(MATERIAL FOR THE TASK)

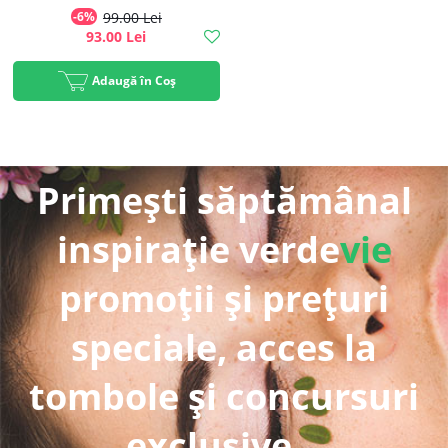
Suplă, 200g, #1 Best Seller |
-6%
99.00 Lei
Rawboost
93.00 Lei
Adaugă în Coș
Primești săptămânal
inspirație verde
vie
promoții și prețuri
speciale, acces la
tombole și concursuri
exclusive...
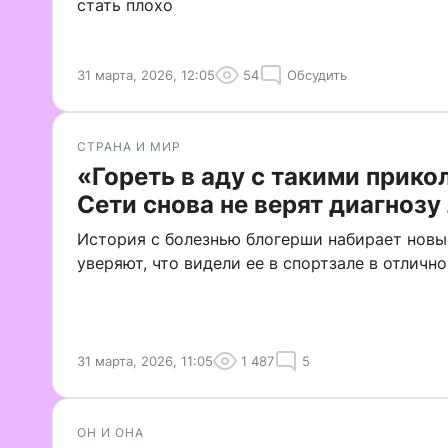
стать плохо
31 марта, 2026, 12:05
54
Обсудить
СТРАНА И МИР
«Гореть в аду с такими прико
Сети снова не верят диагнозу
История с болезнью блогерши набирает нов
уверяют, что видели ее в спортзале в отличн
31 марта, 2026, 11:05
1 487
5
ОН И ОНА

(End MATERIAL FOR THE TASK)

**PROMPT:**
A faithful, word-for-word copy of the data is needed; the pictures should not appear in it.

**PROBLEM SOLUTION:**
Suplă, 200g, #1 Best Seller |
-6%
99.00 Lei
Rawboost
93.00 Lei
Adaugă în Coș
Primești săptămânal
inspirație verde
vie
promoții și prețuri
speciale, acces la
tombole și concursuri
exclusive...
стать плохо
31 марта, 2026, 12:05
54
Обсудить
СТРАНА И МИР
«Гореть в аду с такими прико
Сети снова не верят диагнозу
История с болезнью блогерши набирает нов
уверяют, что видели ее в спортзале в отличн
31 марта, 2026, 11:05
1 487
5
ОН И ОНА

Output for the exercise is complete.